Report every line in the listing that contains the string "lemn".

+===+

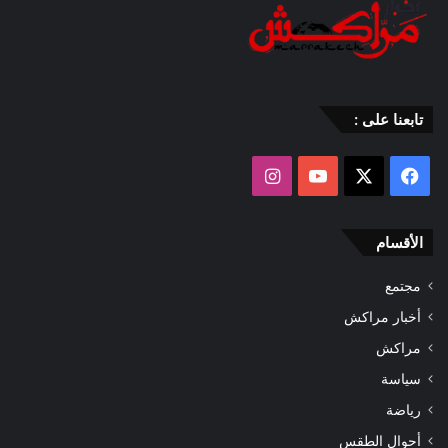
تابعنا على :
‫X
فيسبوك
‫YouTube
انستقرام
الأقسام
مجتمع
أخبار مراكش
مراكش
سياسة
رياضة
أحوال الطقس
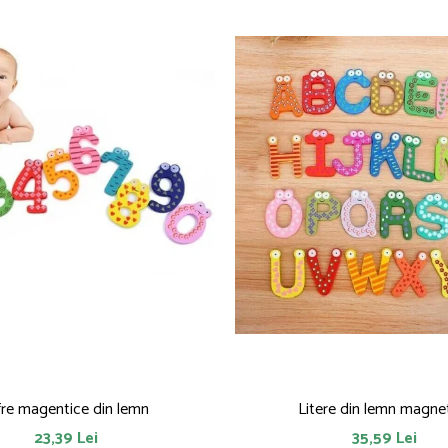
fre magentice din lemn
Litere din lemn magne
23,39 Lei
35,59 Lei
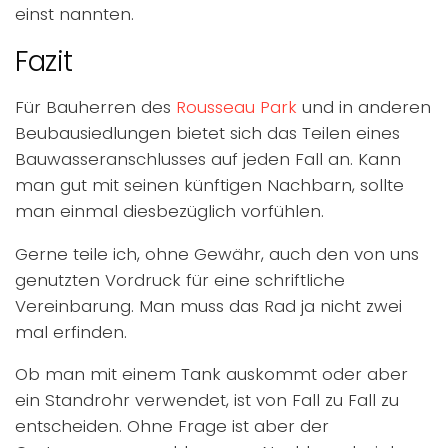
einst nannten.
Fazit
Für Bauherren des
Rousseau Park
und in anderen
Beubausiedlungen bietet sich das Teilen eines
Bauwasseranschlusses auf jeden Fall an. Kann
man gut mit seinen künftigen Nachbarn, sollte
man einmal diesbezüglich vorfühlen.
Gerne teile ich, ohne Gewähr, auch den von uns
genutzten Vordruck für eine schriftliche
Vereinbarung. Man muss das Rad ja nicht zwei
mal erfinden.
Ob man mit einem Tank auskommt oder aber
ein Standrohr verwendet, ist von Fall zu Fall zu
entscheiden. Ohne Frage ist aber der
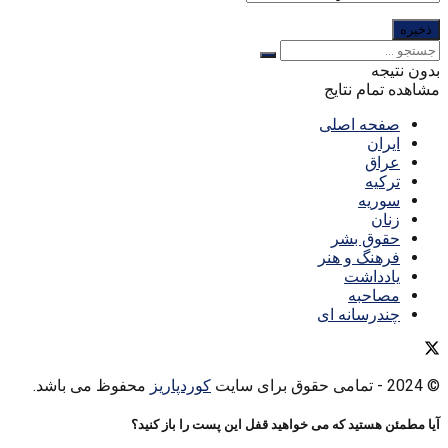
بدون نتیجه
مشاهده تمام نتایج
صفحه اصلی
ایران
عراق
ترکیه
سوریه
زنان
حقوق بشر
فرهنگ و هنر
یادداشت
مصاحبه
چندرسانه ای
© 2024
- تمامی حقوق برای سایت
کوردپاریز
محفوظ می باشد.
آیا مطمئن هستید که می خواهید قفل این پست را باز کنید؟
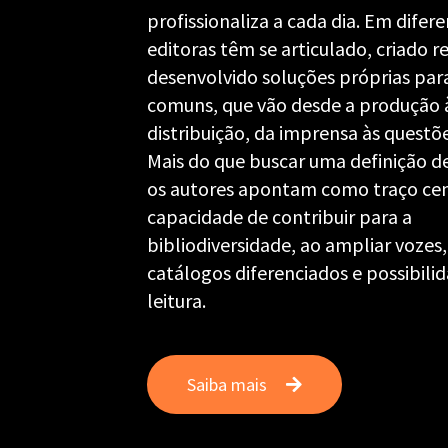
profissionaliza a cada dia. Em difere
editoras têm se articulado, criado r
desenvolvido soluções próprias par
comuns, que vão desde a produção 
distribuição, da imprensa às questõe
Mais do que buscar uma definição d
os autores apontam como traço cen
capacidade de contribuir para a
bibliodiversidade, ao ampliar vozes
catálogos diferenciados e possibili
leitura.
Saiba mais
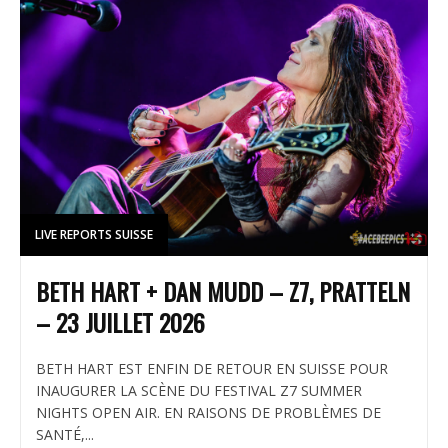
LIVE REPORTS SUISSE
BETH HART + DAN MUDD – Z7, PRATTELN
– 23 JUILLET 2026
BETH HART EST ENFIN DE RETOUR EN SUISSE POUR
INAUGURER LA SCÈNE DU FESTIVAL Z7 SUMMER
NIGHTS OPEN AIR. EN RAISONS DE PROBLÈMES DE
SANTÉ,...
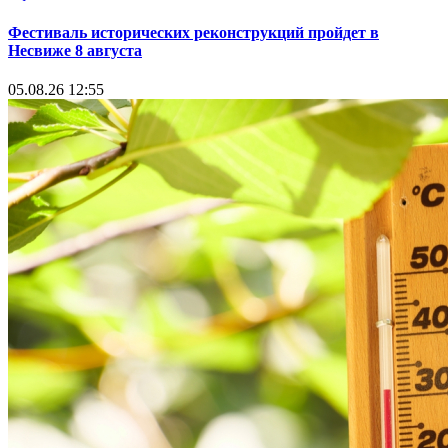
Фестиваль исторических реконструкций пройдет в
Несвиже 8 августа
05.08.26 12:55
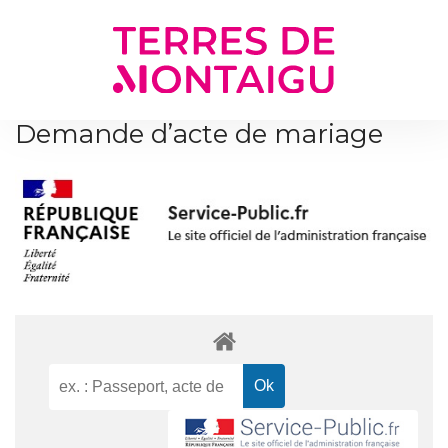
Gestion des traceurs
Demande d’acte de mariage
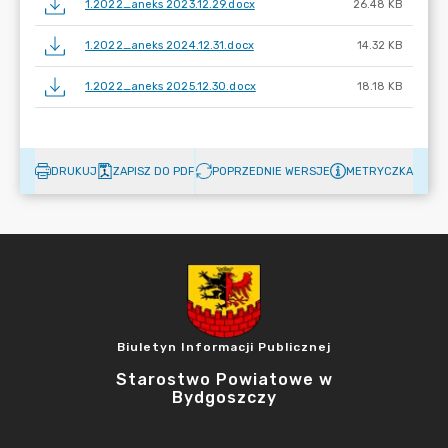
1.2022_aneks 2023.12.29.docx
26.48 KB
1.2022_aneks 2024.12.31.docx
14.32 KB
1.2022_aneks 2025.12.30.docx
18.18 KB
DRUKUJ
ZAPISZ DO PDF
POPRZEDNIE WERSJE
METRYCZKA
Biuletyn Informacji Publicznej
Starostwo Powiatowe w
Bydgoszczy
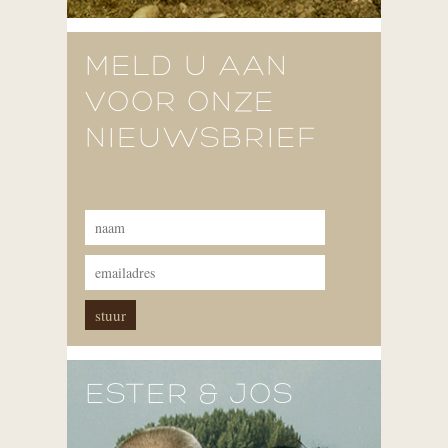
MELD U AAN
VOOR ONZE
NIEUWSBRIEF
ESTER & JOS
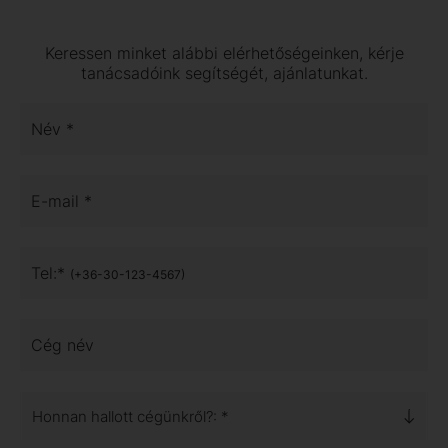
Keressen minket alábbi elérhetőségeinken, kérje
tanácsadóink segítségét, ajánlatunkat.
Név *
E-mail *
Tel:*
(+36-30-123-4567)
Cég név
Honnan hallott cégünkről?: *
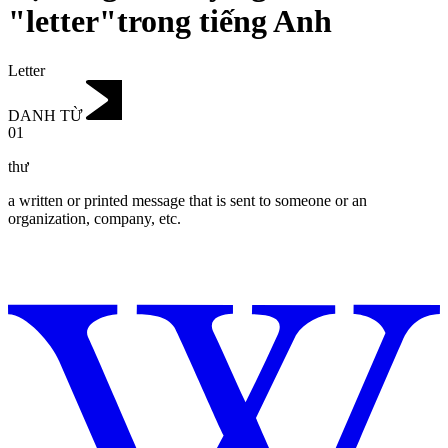
"letter"trong tiếng Anh
Letter
DANH TỪ
01
thư
a written or printed message that is sent to someone or an
organization, company, etc.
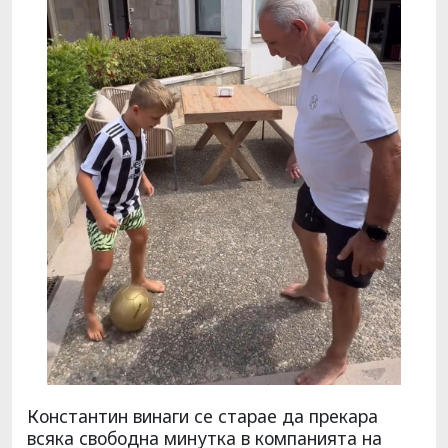
Константин винаги се старае да прекара
всяка свободна минутка в компанията на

+===+

* EXERCISE RESPONSE
fre magentice din lemn
Litere din lemn magne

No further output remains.